Doppler helps you schedule HTTP callbacks with retries. Callbacks are HTTP POST and a Flask helper takes care of signing and unsigning payloads.
There are three components to Doppler
- Flask helper to define webhook endpoitns and and schedule callbacks
- Queue worker to trigger callback requests at the right time
- REST service to accept delay requests, cancellations and job introspection
Let’s say we have an internal endpoint in Flask that sends users reminders. This is how you would trigger it in 3 hours:
remind_user.delay(60 * 60 * 3, user_id='foo', message='Don’t forget to buy milk')
The Doppler server uses rpqueue and redis to trigger callbacks. I’m not sure what the resolution is, but I wrote this with "minute resolution" as a goal. If you need second or microsecond accuracy look elsewhere.

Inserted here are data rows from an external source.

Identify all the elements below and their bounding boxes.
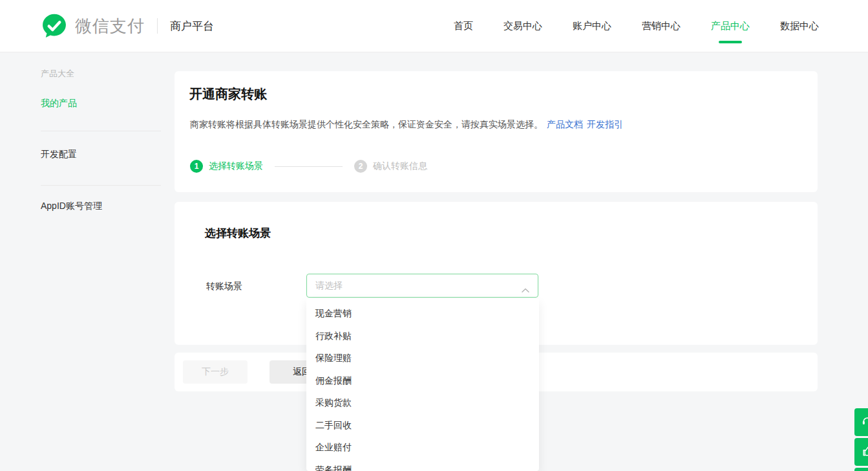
transfer-scene-select[interactable]: 请选择 [306, 274, 538, 298]
nav-item-homepage[interactable]: 首页 [454, 20, 473, 32]
page-title: 开通商家转账 [189, 85, 267, 103]
brand-divider [157, 18, 158, 34]
select-placeholder: 请选择 [315, 280, 343, 292]
sidebar-item-dev-config[interactable]: 开发配置 [41, 149, 77, 160]
nav-item-transaction-center[interactable]: 交易中心 [503, 20, 542, 32]
sidebar-item-appid-management[interactable]: AppID账号管理 [41, 201, 102, 212]
customer-service-button[interactable] [854, 408, 868, 436]
active-tab-underline [719, 41, 742, 43]
feedback-button[interactable] [854, 438, 868, 466]
transfer-scene-label: 转账场景 [206, 281, 242, 292]
brand: 微信支付 商户平台 [41, 12, 214, 39]
step-connector [275, 166, 343, 167]
dropdown-option-cash-marketing[interactable]: 现金营销 [306, 302, 539, 325]
thumbs-up-icon [861, 444, 868, 460]
chevron-up-icon [522, 284, 529, 296]
intro-card: 开通商家转账 商家转账将根据具体转账场景提供个性化安全策略，保证资金安全，请按真… [175, 71, 818, 192]
nav-item-data-center[interactable]: 数据中心 [780, 20, 819, 32]
step-indicator: 1 选择转账场景 2 确认转账信息 [190, 160, 427, 173]
dropdown-option-insurance-claim[interactable]: 保险理赔 [306, 347, 539, 369]
wechat-pay-logo-icon [41, 12, 68, 39]
step-2-circle: 2 [354, 160, 367, 173]
nav-item-product-center[interactable]: 产品中心 [711, 20, 750, 32]
page-description: 商家转账将根据具体转账场景提供个性化安全策略，保证资金安全，请按真实场景选择。产… [190, 119, 623, 131]
next-step-button[interactable]: 下一步 [183, 360, 248, 384]
floating-button-stack [854, 408, 868, 471]
nav-item-account-center[interactable]: 账户中心 [573, 20, 611, 32]
sidebar-divider [41, 131, 161, 131]
step-1-circle: 1 [190, 160, 203, 173]
sidebar-item-my-products[interactable]: 我的产品 [41, 98, 77, 109]
description-text: 商家转账将根据具体转账场景提供个性化安全策略，保证资金安全，请按真实场景选择。 [190, 119, 543, 129]
dropdown-option-labor-remuneration[interactable]: 劳务报酬 [306, 459, 539, 471]
nav-item-product-center-label: 产品中心 [711, 20, 750, 31]
dropdown-option-admin-subsidy[interactable]: 行政补贴 [306, 325, 539, 347]
top-header: 微信支付 商户平台 首页 交易中心 账户中心 营销中心 产品中心 数据中心 [0, 0, 868, 52]
customer-service-icon [861, 415, 868, 430]
page: 微信支付 商户平台 首页 交易中心 账户中心 营销中心 产品中心 数据中心 产品… [0, 0, 868, 471]
top-nav: 首页 交易中心 账户中心 营销中心 产品中心 数据中心 [454, 0, 819, 52]
more-tools-button[interactable] [854, 468, 868, 471]
form-heading: 选择转账场景 [205, 226, 271, 241]
step-1-label: 选择转账场景 [209, 160, 263, 172]
step-2-label: 确认转账信息 [373, 160, 427, 172]
product-doc-link[interactable]: 产品文档 [547, 119, 583, 129]
nav-item-marketing-center[interactable]: 营销中心 [642, 20, 681, 32]
dropdown-option-enterprise-compensation[interactable]: 企业赔付 [306, 436, 539, 459]
dropdown-option-commission[interactable]: 佣金报酬 [306, 369, 539, 392]
brand-name: 微信支付 [75, 15, 145, 38]
dropdown-option-procurement[interactable]: 采购货款 [306, 391, 539, 414]
sidebar-divider [41, 185, 161, 186]
dev-guide-link[interactable]: 开发指引 [587, 119, 623, 129]
sidebar-section-product-catalog: 产品大全 [41, 68, 74, 80]
platform-name: 商户平台 [170, 19, 214, 34]
dropdown-option-secondhand-recycle[interactable]: 二手回收 [306, 414, 539, 437]
transfer-scene-dropdown: 现金营销 行政补贴 保险理赔 佣金报酬 采购货款 二手回收 企业赔付 劳务报酬 [306, 299, 539, 471]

- Send users notification reminders at a predictable moment in time
- Trigger charges only an hour after a purchase to avoid payback on cancellations
- You get the point...
from flask import Flask, abort
from doppler.ext import Doppler
app = Flask(__name__)
app.config.update(
SERVER_NAME='localhost:5001',
SECRET_KEY='foo',
)
doppler = Doppler('http://localhost:5000/')
@doppler.listen('/expire', max_retries=5, retry_delay=10)
def expire(id):
try:
Contract.query.get(id).expire()
except NotSignedError:
abort(400) # Will retry 5x with 10 second delays
doppler.register(app)
if __name__ == "__main__":
app.run(port=5001)
The above Flask app now has an endpoint on /_callbacks/expire
.
To schedule a delayed and secure request to this endpoint:
job = expire.delay(10, id='foo')
job = expire.delay(10, id='foo')
job.cancel()
... and querying the state
job = expire.delay(10, id='foo')
job.state == 'early'
time.sleep(10)
job.refresh() # or doppler.get_job(job.request_id)
job.state == 'done'
Here are the attributes available on jobs
{
"request_id": "9cbb9962-585a-4240-82a5-ab2537a0fb1b",
"status": "early",
"run_at": 1486412420,
"scheduled_at": 1486412420,
"last_retry": null,
"retries_left": 3
}
Note that the endpoint kwargs are not based on URL matching. The
doppler.listen
decorator takes care of sending and storing callback arguments
(using the Werkzeug session cookie implementation). This means the doppler
service is treated like a browser and uses your Flask app secret to make sure
information originating from your internal server is not shared unencrypted with
the doppler server. A public Doppler instance will of course allow anyone to
cancel your jobs if they own the job request id’s (does this mean it’s secure if
you use HTTPS? I don’t know, I’m not a security expert).